Forces: Friction, Hooke's Law and Resultant Forces

Forces change motion and change shape, and this subtopic carries two of the most-tested equations in 0625: $F = ma$ and $F = kx$. Examiners return to it constantly because it links measurement, graphs and motion into single multi-mark questions.

What does a resultant force do?

A force is a push or a pull, measured in newtons. The resultant force is the single force that replaces all the forces acting on an object. If the resultant is zero, the object stays at rest or keeps a constant velocity. If the resultant is not zero, the object accelerates in the direction of that force.

In words: resultant force equals mass multiplied by acceleration. In symbols: $F = ma$.

Quantity	Symbol	Unit
Force	$F$	newton (N)
Mass	$m$	kilogram (kg)
Acceleration	$a$	m/s²
Spring constant	$k$	N/m or N/cm
Extension	$x$	m or cm

For forces along one line, add forces in the same direction and subtract opposing ones. A 500 N driving force against 300 N of friction gives a 200 N resultant forward. Friction acts between surfaces and opposes motion; air resistance is friction with air. Friction also heats the surfaces, and that energy transfer wording earns marks in 6-mark answers. Extended candidates must additionally find resultants of two perpendicular forces by scale drawing or calculation.

What is Hooke’s law and the limit of proportionality?

Stretch a spring and the extension is directly proportional to the load, up to the limit of proportionality. In words: force equals spring constant multiplied by extension. In symbols: $F = kx$. Extension means stretched length minus original length, never the stretched length itself. On a load-extension graph, Hooke’s law holds on the straight section through the origin; past the limit of proportionality the graph curves and $F = kx$ no longer applies.

Worked Exam Question

A spring is 4.0 cm long unstretched. With a load of 6.0 N, its length becomes 7.0 cm. (a) Calculate the spring constant $k$. [3] (b) The same load-extension behaviour continues. Calculate the spring’s length with a 10 N load. [2]
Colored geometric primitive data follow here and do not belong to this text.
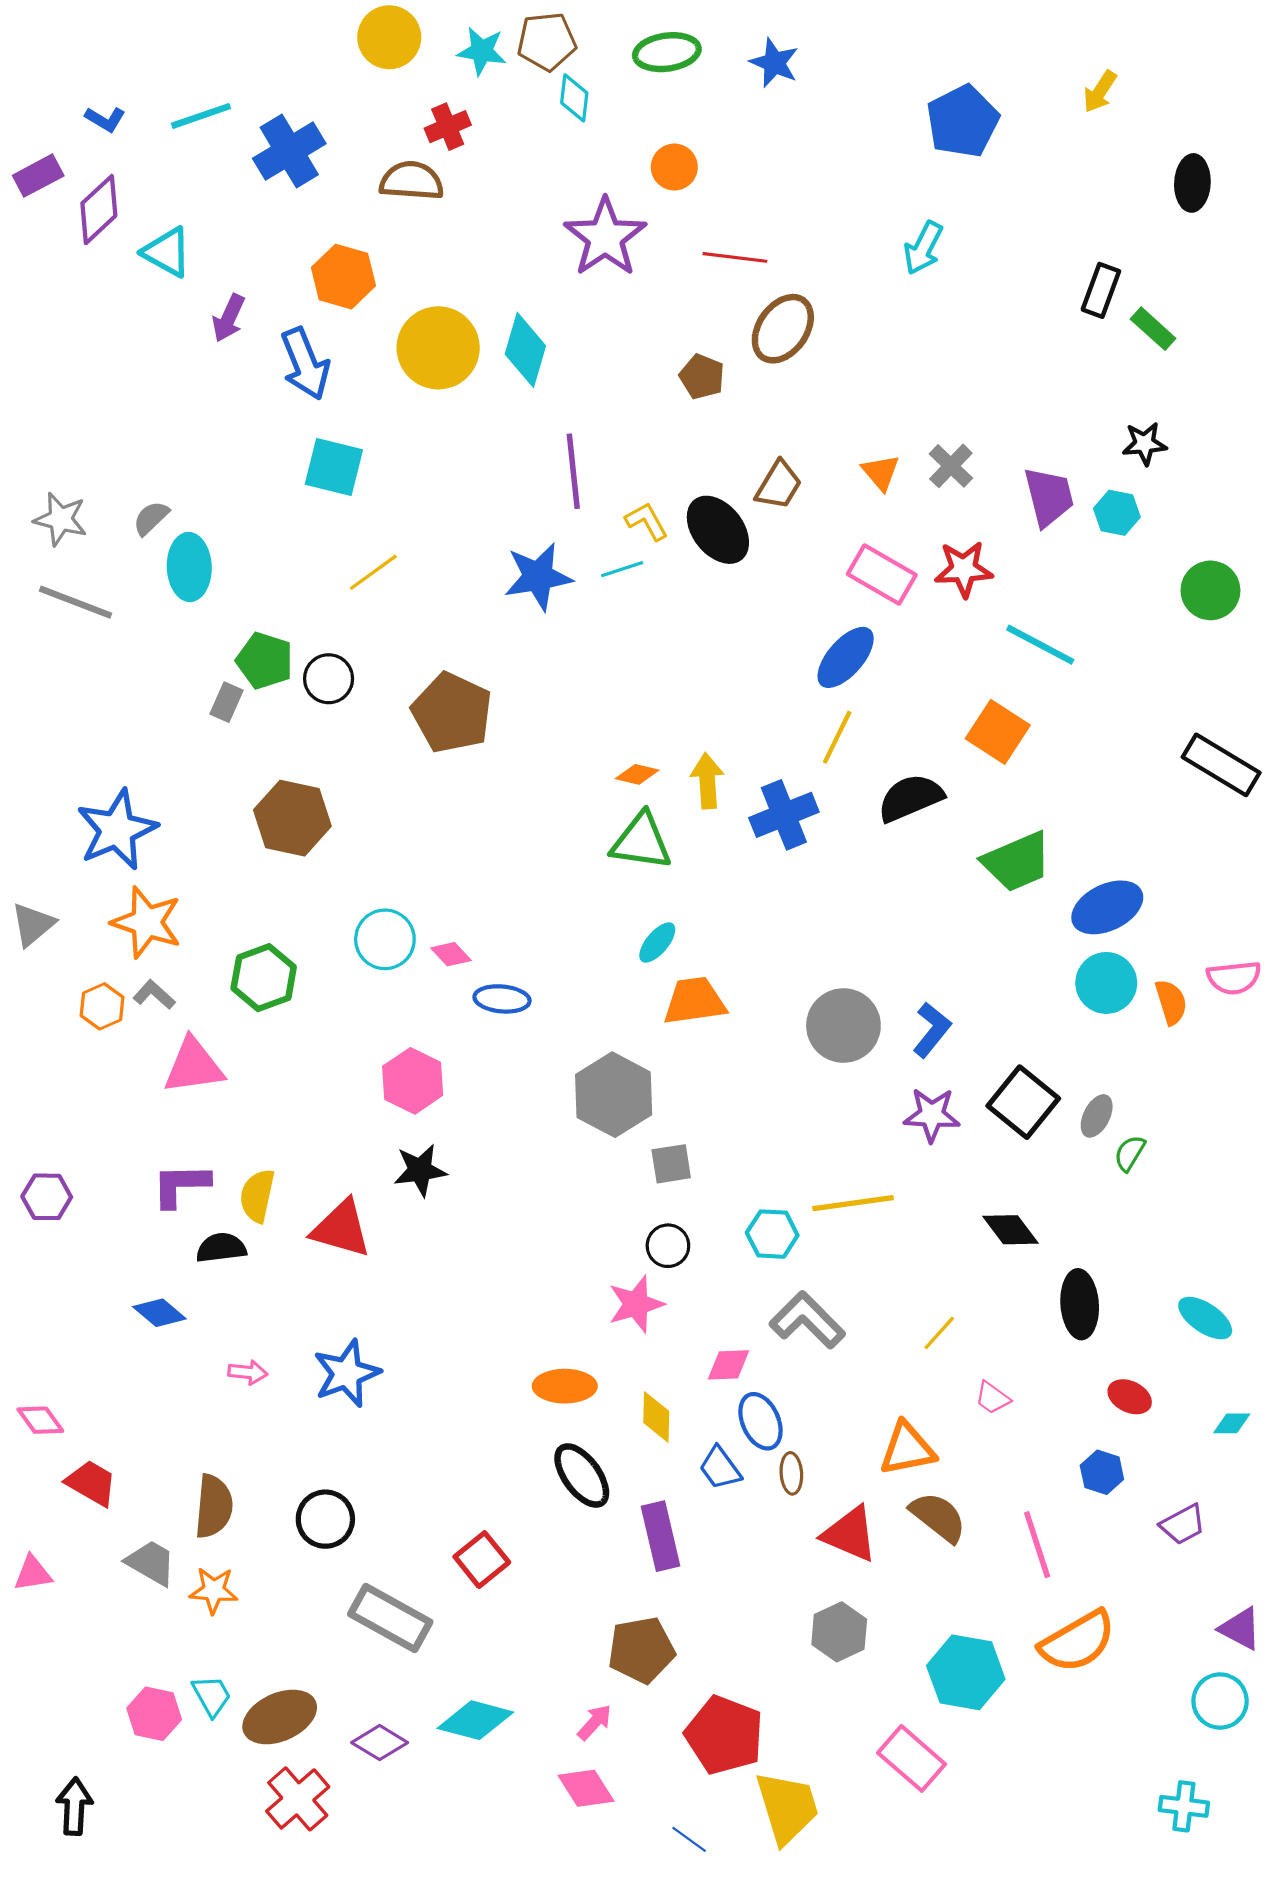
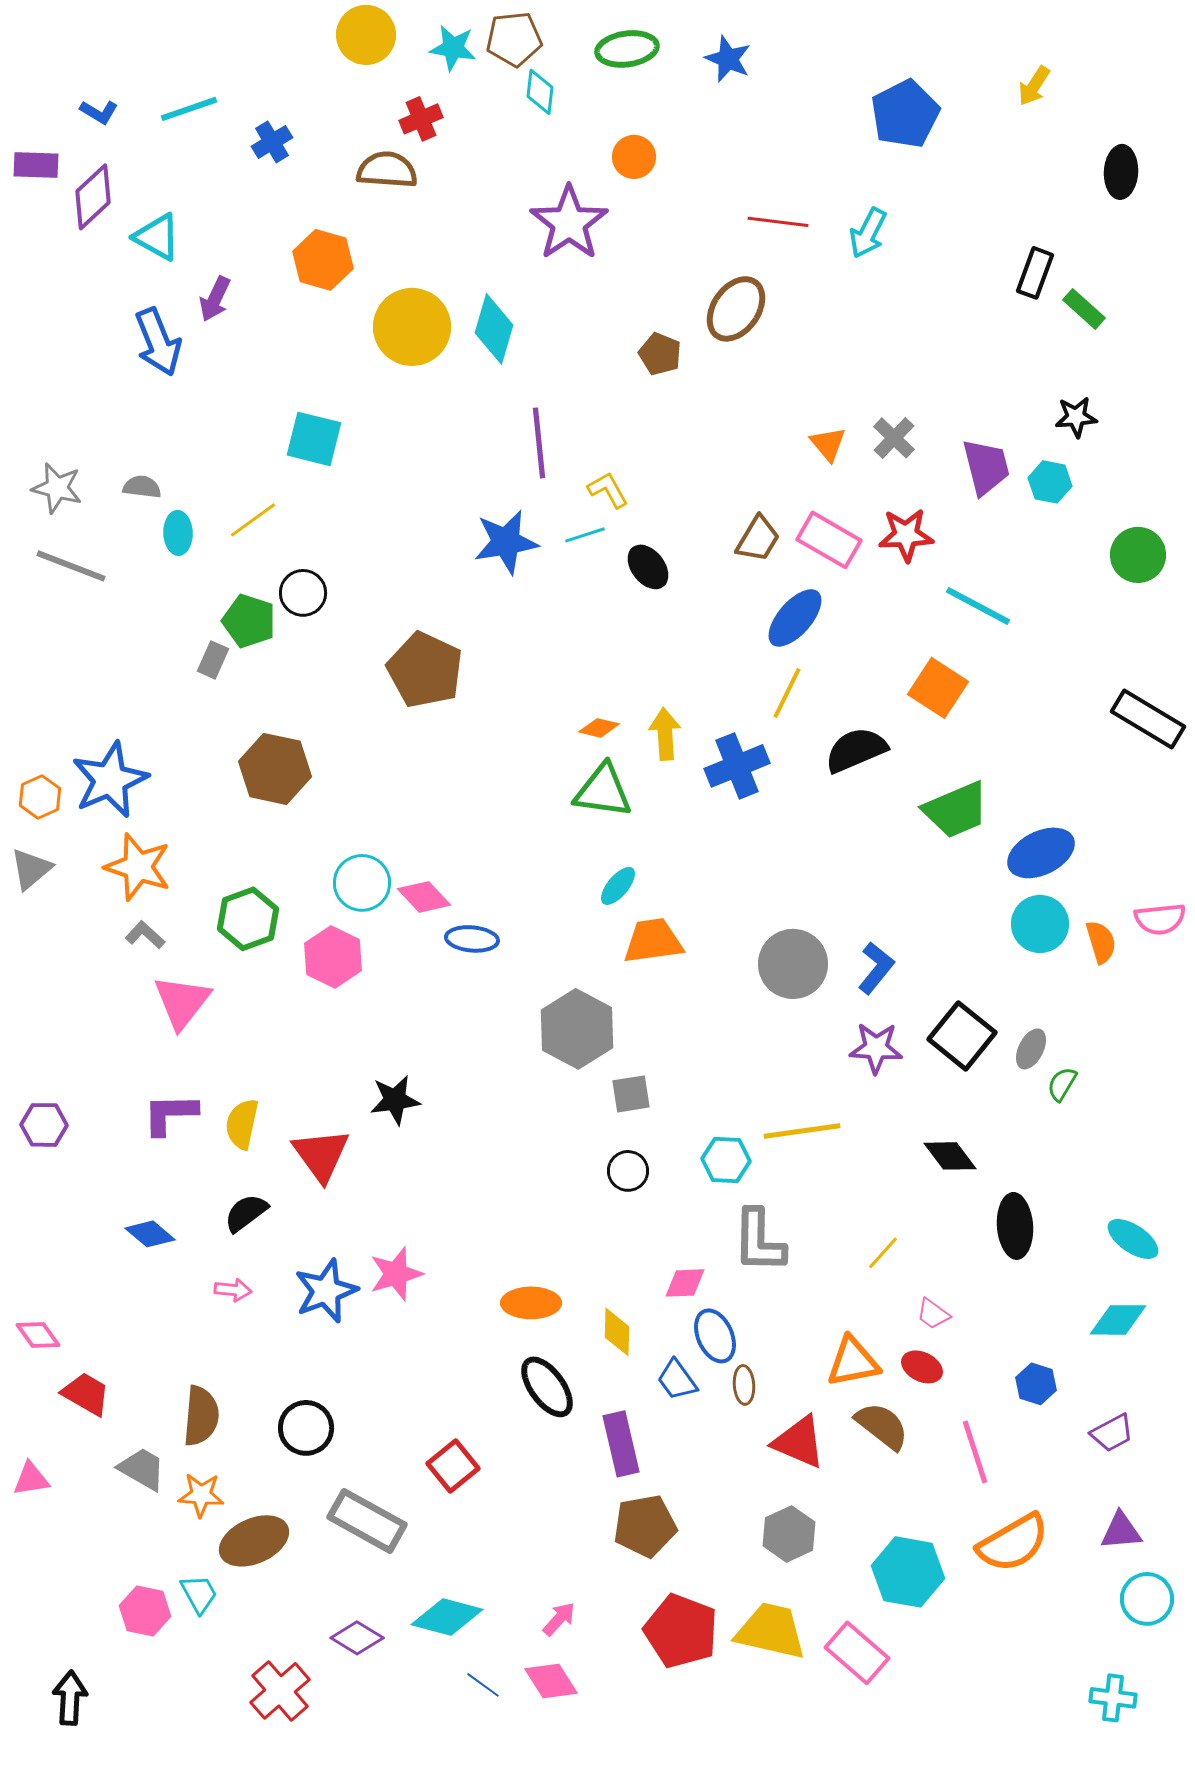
blue cross: (289, 151) -> (272, 142), size x0.6
purple rectangle: (38, 176) -> (36, 165), turned 30
red line: (735, 257) -> (778, 222), moved
blue arrow: (305, 364) -> (158, 342), moved
brown trapezoid: (779, 485) -> (758, 539), moved
gray semicircle: (151, 518) -> (142, 487), turned 51
black ellipse: (718, 530) -> (648, 567), moved, size x0.7
cyan ellipse: (189, 567) -> (178, 533), size x0.7
yellow line: (373, 572) -> (253, 520), moved
black circle: (329, 679) -> (303, 593), moved
pink diamond: (451, 954) -> (424, 897), size x1.4
orange hexagon: (102, 1006) -> (40, 797), moved
pink triangle: (193, 1066) -> (182, 1002), turned -44
pink hexagon: (413, 1081) -> (333, 957), moved
red triangle: (341, 1229) -> (321, 1155), turned 38
black semicircle: (221, 1248) -> (246, 1213), moved, turned -30
pink star: (636, 1304) -> (396, 1274), moved
gray L-shape: (807, 1320) -> (759, 1241), turned -134
red ellipse: (1130, 1397) -> (922, 1367), moved
cyan diamond: (1232, 1423) -> (1118, 1320), moved, size x1.6
purple triangle: (1240, 1629) -> (1121, 1531), moved, turned -33
brown pentagon: (641, 1650) -> (645, 1526), moved
brown ellipse: (280, 1717) -> (254, 1541), moved
yellow trapezoid: (787, 1807) -> (771, 1631), moved, turned -60
blue line: (689, 1839) -> (483, 1685), moved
Solution (a). Extension: $x = 7.0 - 4.0 = 3.0\ \text{cm}$. Equation: $F = kx$, rearranged to $k = \dfrac{F}{x}$. Substitute: $k = 6.0 \div 3.0$. Answer: $k = 2.0\ \text{N/cm}$.
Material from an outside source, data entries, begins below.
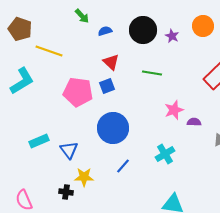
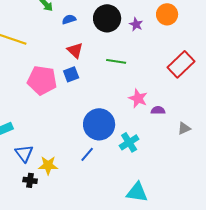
pink star: (174, 110) -> (138, 98), turned -30
blue circle: (113, 128) -> (99, 124), moved
blue triangle: (69, 150) -> (24, 153), moved

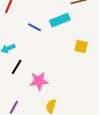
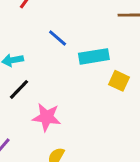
cyan rectangle: (60, 20) -> (94, 56), moved

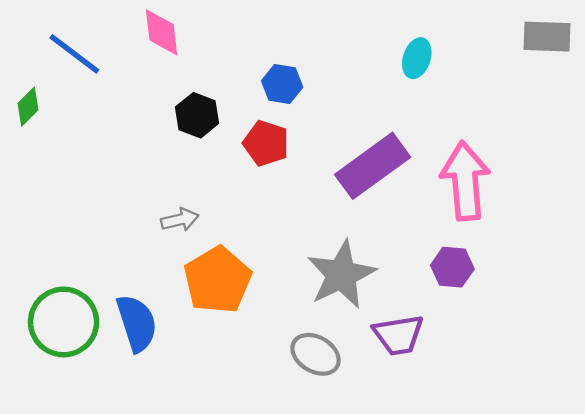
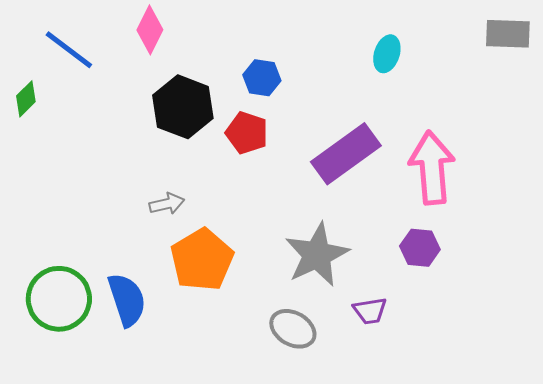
pink diamond: (162, 32) -> (150, 30), turned 33
black hexagon: (197, 115) -> (183, 107), size x1.5
purple trapezoid: (398, 335) -> (370, 311), size x0.7

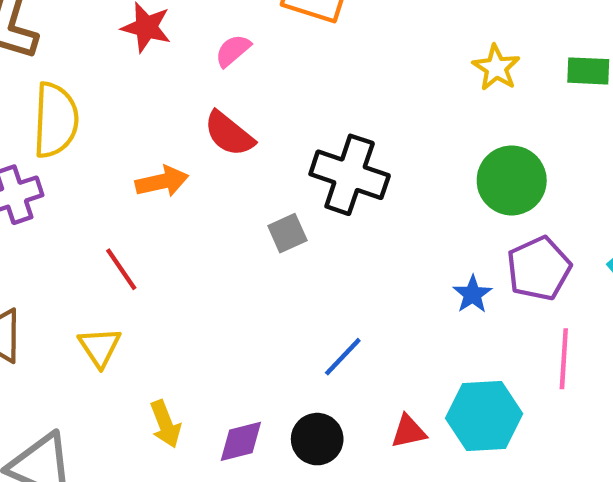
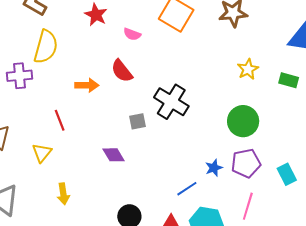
pink semicircle: (233, 51) -> (132, 34), turned -132
blue line: (343, 357) -> (187, 189), moved
purple diamond: (241, 441) -> (114, 155), moved, turned 60

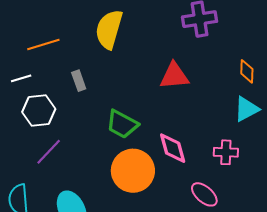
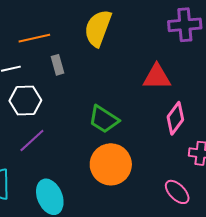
gray rectangle: (79, 81) -> (58, 65), moved
pink diamond: (173, 148) -> (175, 118), moved, turned 48

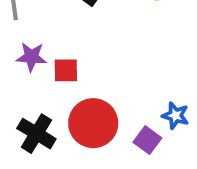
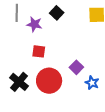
purple star: (31, 57) -> (34, 24), moved
purple square: (147, 140) -> (76, 67), moved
Solution (b). $x = \dfrac{F}{k} = 10 \div 2.0 = 5.0\ \text{cm}$. Length $= 4.0 + 5.0 = 9.0\ \text{cm}$.

Mark scheme

• B1 (a): extension $= 3.0\ \text{cm}$.
• M1 (a): $k = \dfrac{F}{x}$ or $6.0/3.0$ seen.
• A1 (a): $2.0\ \text{N/cm}$ with unit.
• M1 (b): $x = 5.0\ \text{cm}$.
• A1 (b): length $= 9.0\ \text{cm}$.

Common Mistakes

• Using length instead of extension in $F = kx$. Dividing 6.0 by 7.0 loses all three marks. Fix: subtract the natural length first, every time.
• Forgetting friction when finding a resultant. Fix: list every force with its direction before adding.
• Saying zero resultant means “stopped”. It can also mean constant velocity. Fix: write both possibilities.
• Applying $F = kx$ beyond the limit of proportionality. Fix: check whether the graph is still straight at that load.
• Unit drift in $F = ma$. Grams in, wrong newtons out. Fix: convert mass to kg before substituting.

Exam Technique Tip

For any $F = ma$ question with several forces, draw the object as a box with labelled arrows first, then write “resultant = (forward forces) − (backward forces)” before touching the equation. Examiners award the method mark for a correct resultant even when the final arithmetic slips, so this line protects two of the three marks.

How This Is Examined

This CS subtopic appears across both tiers. Papers 1 and 2 use MCQs on resultants, friction direction and spring graphs. Paper 3 sets resultant-force and load-extension graph questions; Paper 4 (Extended) sets the structured $F = ma$ and $F = kx$ calculations (both equations are Supplement only) and adds vector diagrams for perpendicular forces and questions past the limit of proportionality. Paper 6 regularly features the spring practical: plotting load against extension, drawing the best-fit line and reading the unloaded length from the intercept. Core candidates need proportionality and one-line resultants; Extended candidates must also handle scale drawings, so practise them with a sharp pencil and stated scale.